Mumps_fit <- lm(IRweighted~ year, data = agg_data_mumps) ##create a linear model with Mumps as outcome and year as predictor and save it to an object called Mumps_fit
Mumps_fit_table <- broom::tidy(Mumps_fit) ##Adding a simplified table of the linear model with tidy
print(Mumps_fit_table) ##print table of the linear regression equation with p-values

# A tibble: 2 × 5
  term        estimate std.error statistic  p.value
  <chr>          <dbl>     <dbl>     <dbl>    <dbl>
1 (Intercept)  3596.    164.          21.9 3.91e-93
2 year           -1.80    0.0827     -21.8 1.77e-92

Mumps incidence rates (per 100000) decreased by 1.8 per one year. This is a smaller unit change, but still a significant decrease with a p-value of alpha<0.005.

Lastly, I will confirm this relationship with the Rubella aggregate data in the U.S.

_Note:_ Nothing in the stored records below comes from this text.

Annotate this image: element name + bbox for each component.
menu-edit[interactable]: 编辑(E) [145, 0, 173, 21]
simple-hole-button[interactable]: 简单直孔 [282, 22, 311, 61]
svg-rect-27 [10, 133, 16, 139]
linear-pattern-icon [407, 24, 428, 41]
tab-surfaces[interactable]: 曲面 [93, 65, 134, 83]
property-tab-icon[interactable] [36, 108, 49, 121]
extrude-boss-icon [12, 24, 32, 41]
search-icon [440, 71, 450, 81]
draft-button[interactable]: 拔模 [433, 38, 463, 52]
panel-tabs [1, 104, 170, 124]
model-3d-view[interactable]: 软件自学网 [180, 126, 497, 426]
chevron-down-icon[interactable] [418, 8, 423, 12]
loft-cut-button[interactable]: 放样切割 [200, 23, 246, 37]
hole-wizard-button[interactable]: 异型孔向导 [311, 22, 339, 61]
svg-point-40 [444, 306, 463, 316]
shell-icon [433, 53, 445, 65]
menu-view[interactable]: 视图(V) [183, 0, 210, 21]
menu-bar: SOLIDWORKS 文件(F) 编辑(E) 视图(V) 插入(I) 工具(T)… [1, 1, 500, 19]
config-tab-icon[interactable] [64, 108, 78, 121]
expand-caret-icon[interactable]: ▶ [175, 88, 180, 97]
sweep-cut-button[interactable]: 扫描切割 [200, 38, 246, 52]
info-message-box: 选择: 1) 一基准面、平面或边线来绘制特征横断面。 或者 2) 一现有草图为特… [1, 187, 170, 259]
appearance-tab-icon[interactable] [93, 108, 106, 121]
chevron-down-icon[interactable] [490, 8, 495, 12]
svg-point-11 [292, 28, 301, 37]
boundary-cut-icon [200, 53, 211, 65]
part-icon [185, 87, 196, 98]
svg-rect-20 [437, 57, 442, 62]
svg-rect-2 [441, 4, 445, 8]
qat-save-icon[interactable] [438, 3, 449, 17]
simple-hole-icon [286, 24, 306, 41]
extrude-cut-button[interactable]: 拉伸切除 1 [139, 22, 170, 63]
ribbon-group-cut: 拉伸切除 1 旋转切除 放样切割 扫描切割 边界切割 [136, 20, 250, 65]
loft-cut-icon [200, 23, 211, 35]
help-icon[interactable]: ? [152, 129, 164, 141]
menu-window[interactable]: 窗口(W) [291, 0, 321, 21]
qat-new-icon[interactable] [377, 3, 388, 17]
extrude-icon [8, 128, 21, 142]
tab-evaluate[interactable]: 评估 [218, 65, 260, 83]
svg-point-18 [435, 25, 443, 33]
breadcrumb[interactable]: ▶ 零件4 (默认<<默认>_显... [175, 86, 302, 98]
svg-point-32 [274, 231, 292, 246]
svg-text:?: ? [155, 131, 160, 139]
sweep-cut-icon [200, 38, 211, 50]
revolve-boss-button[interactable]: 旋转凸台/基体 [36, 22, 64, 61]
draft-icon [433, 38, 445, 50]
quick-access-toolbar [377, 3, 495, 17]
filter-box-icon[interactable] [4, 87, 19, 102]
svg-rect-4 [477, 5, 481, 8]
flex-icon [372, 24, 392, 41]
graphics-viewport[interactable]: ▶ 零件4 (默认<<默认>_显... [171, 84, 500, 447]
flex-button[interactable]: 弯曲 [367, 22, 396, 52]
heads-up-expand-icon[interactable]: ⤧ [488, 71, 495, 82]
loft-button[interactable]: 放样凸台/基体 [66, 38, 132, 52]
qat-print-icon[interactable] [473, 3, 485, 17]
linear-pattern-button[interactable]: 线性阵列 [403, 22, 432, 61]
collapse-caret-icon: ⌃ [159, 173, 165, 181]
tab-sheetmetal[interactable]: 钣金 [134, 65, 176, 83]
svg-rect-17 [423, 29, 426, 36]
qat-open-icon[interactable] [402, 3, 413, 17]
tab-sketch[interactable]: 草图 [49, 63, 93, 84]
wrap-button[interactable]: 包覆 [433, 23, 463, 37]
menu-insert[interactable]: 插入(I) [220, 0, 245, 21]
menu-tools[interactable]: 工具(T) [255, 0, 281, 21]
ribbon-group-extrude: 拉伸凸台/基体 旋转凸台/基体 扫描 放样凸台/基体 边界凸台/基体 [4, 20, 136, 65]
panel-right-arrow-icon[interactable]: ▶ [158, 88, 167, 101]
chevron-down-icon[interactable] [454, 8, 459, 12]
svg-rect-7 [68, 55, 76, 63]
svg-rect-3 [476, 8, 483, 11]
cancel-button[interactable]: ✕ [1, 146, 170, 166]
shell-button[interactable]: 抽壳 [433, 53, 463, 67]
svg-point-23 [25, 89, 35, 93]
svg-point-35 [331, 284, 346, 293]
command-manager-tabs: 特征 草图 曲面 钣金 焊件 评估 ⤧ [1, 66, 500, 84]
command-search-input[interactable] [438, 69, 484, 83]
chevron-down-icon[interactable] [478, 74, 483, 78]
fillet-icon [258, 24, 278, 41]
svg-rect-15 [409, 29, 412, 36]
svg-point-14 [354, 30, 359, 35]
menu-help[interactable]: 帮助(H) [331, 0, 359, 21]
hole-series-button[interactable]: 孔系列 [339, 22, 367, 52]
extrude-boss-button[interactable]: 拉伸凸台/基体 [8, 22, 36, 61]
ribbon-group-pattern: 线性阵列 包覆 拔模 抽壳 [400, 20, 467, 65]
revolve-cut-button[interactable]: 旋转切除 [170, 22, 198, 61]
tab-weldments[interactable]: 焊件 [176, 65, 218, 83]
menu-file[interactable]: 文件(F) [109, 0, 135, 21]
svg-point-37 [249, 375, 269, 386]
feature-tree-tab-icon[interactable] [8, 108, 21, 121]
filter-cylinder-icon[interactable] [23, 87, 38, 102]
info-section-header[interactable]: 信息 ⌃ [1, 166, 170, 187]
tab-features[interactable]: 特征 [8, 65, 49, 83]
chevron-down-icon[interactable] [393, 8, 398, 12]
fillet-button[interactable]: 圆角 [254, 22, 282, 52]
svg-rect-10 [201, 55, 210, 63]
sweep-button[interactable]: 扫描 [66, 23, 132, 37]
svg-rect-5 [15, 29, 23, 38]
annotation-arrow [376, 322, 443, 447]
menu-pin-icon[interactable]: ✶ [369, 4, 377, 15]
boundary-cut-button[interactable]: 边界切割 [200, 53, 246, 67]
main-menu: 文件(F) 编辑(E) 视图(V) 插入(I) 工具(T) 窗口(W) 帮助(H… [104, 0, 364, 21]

Rubella_fit <- lm(IRweighted~ year, data = agg_data_rubella) ##create a linear model with rubella as outcome and year as predictor and save it to an object called Rubella_fit
Rubella_fit_table <- broom::tidy(Rubella_fit) ##Adding a simplified table of the linear model with tidy
print(Rubella_fit_table) ##print table of the linear regression equation with p-values

# A tibble: 2 × 5
  term        estimate std.error statistic  p.value
  <chr>          <dbl>     <dbl>     <dbl>    <dbl>
1 (Intercept) 1646.      83.6         19.7 3.49e-76
2 year          -0.827    0.0422     -19.6 1.46e-75

There is decrease in Rubella incidence rates (per 100000) of 0.83 over one year. This decrease, although the smallest, is significant with a p-value of alpha<0.05.

Overall, these exploratory analysis, figures, and models displayed a significant decrease in Measels, Mumps, and Rubella incident rates in the U.S. following the introduction of the MMR vaccine in 1971.